Punish those who break their word. If you reduce the benefits of cheating, you should reduce the number of acts of cheating.

Everyone you meet will now be a bit more trustworthy.

The least trustworthy people are those with the least reason to tell the truth.

dreamingspire

Trust is coming back. It is because there are rational people at the heart of government again (although not always round the edges). I have seen a network growing for the last 18 months, but it is only now that its effects are being seen.

dearieme

The Ainu, Bob, the Ainu? When I was at school they were the Hairy Ainu. Another victory for PC, then.

dearieme

The Ainu, Bob, the Ainu? When I was at school they were the Hairy Ainu. Another victory for PC, then.

Bob B

"When I was at school they were the Hairy Ainu."

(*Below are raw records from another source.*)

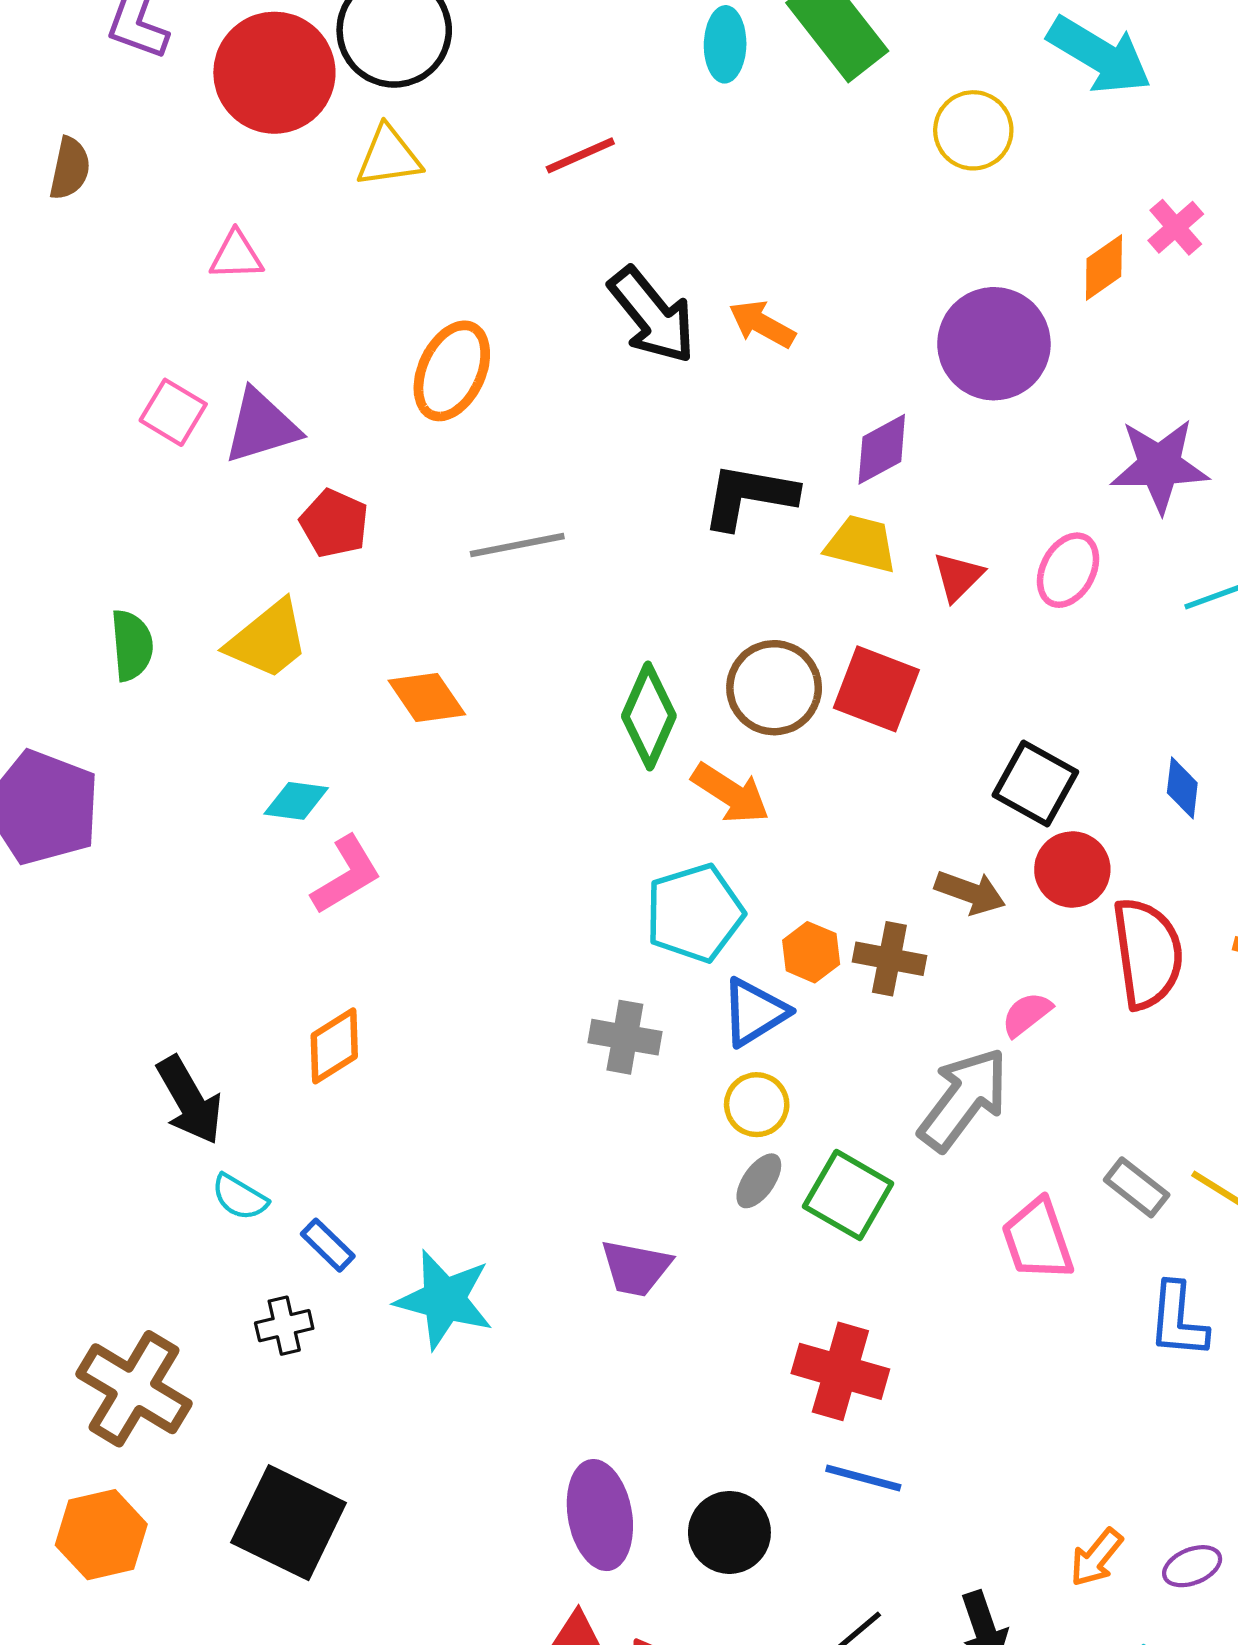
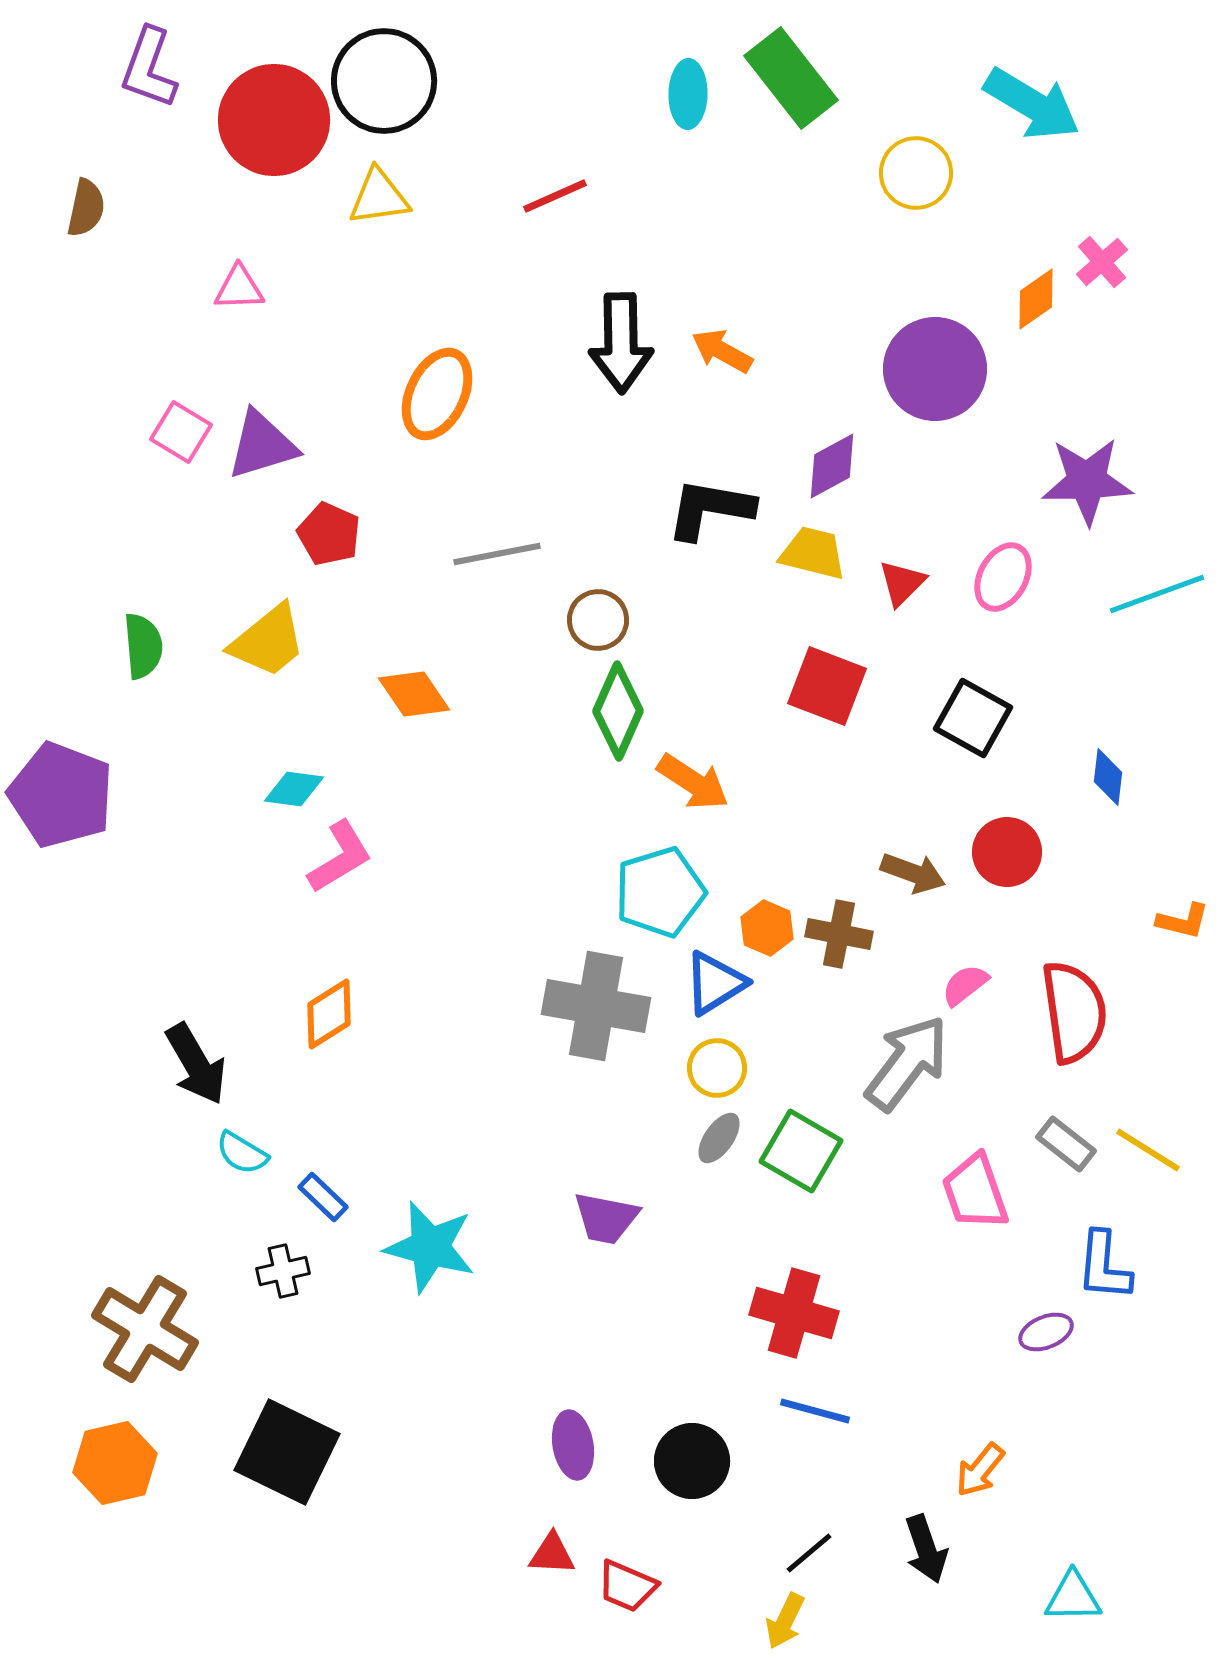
black arrow: (652, 315) -> (621, 343), turned 38
brown circle: (774, 688) -> (598, 620), moved, size x0.7
black square: (1035, 783) -> (973, 718), moved
red semicircle: (1147, 953) -> (1074, 1012), moved
gray cross: (625, 1037) -> (596, 1006), size x1.6
purple ellipse: (600, 1515) -> (573, 1445), size x0.7
orange arrow: (1096, 1557) -> (980, 1470), moved
purple ellipse: (1192, 1566) -> (1046, 1332), moved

Possibly to soothe the mounting uproar his comments about Japan's cultural (or ethnic)homogeneity had prompted, Nakasone took to remarking on his own conspicuously bushy eyebrows - a very un-Japanese characteristic - and saying he probably had some Ainu blood in his veins. That was definitely progress of a kind.

Katherine

Punishment of those who break their word, in the commercial world, is done through the court system. We (England and Wales) have an advantage there, in that the Commercial Court is extremely highly respected throughout the world and consequently English law and English jurisdiction is often used in otherwise entirely foreign contracts. In that sense, England (and Wales) already has a high level of trust.

Bob B

Good that we have in England and Wales a dependable judicial system and an internationally esteemed framework of commercial law but why did Gordon Brown feel impelled to so recently launch a "bid to succeed Tony Blair with a promise of sweeping changes to the political system to restore trust in government"?
http://www.timesonline.co.uk/tol/news/politics/article1776201.ece

"Gordon Brown promised to restore trust in politics, in what will inevitably be seen as a criticism of Tony Blair's leadership style."
http://www.politics.co.uk/news/features/labour-leadership/brown-i-will-restore-trust-in-politics-$473463.htm

We still have challenging issues here of explaining quite why Britain's post-war economic performance was so inferior compared with most peer group economies through to the end of the 1970s at least - notwithstanding the comparative excellence of our judicial system and commercial law - and why Japan's post-war economy performed so spectacularly well through to the end of the 1980s when Japan has what is widely regarded as a creaking judicial system albeit alongside a remarkably low crime rate compared with other advanced economies.

At the very least, I think we may need to clear up differences between necessary and sufficient conditions for achieving good economic performance and low crime.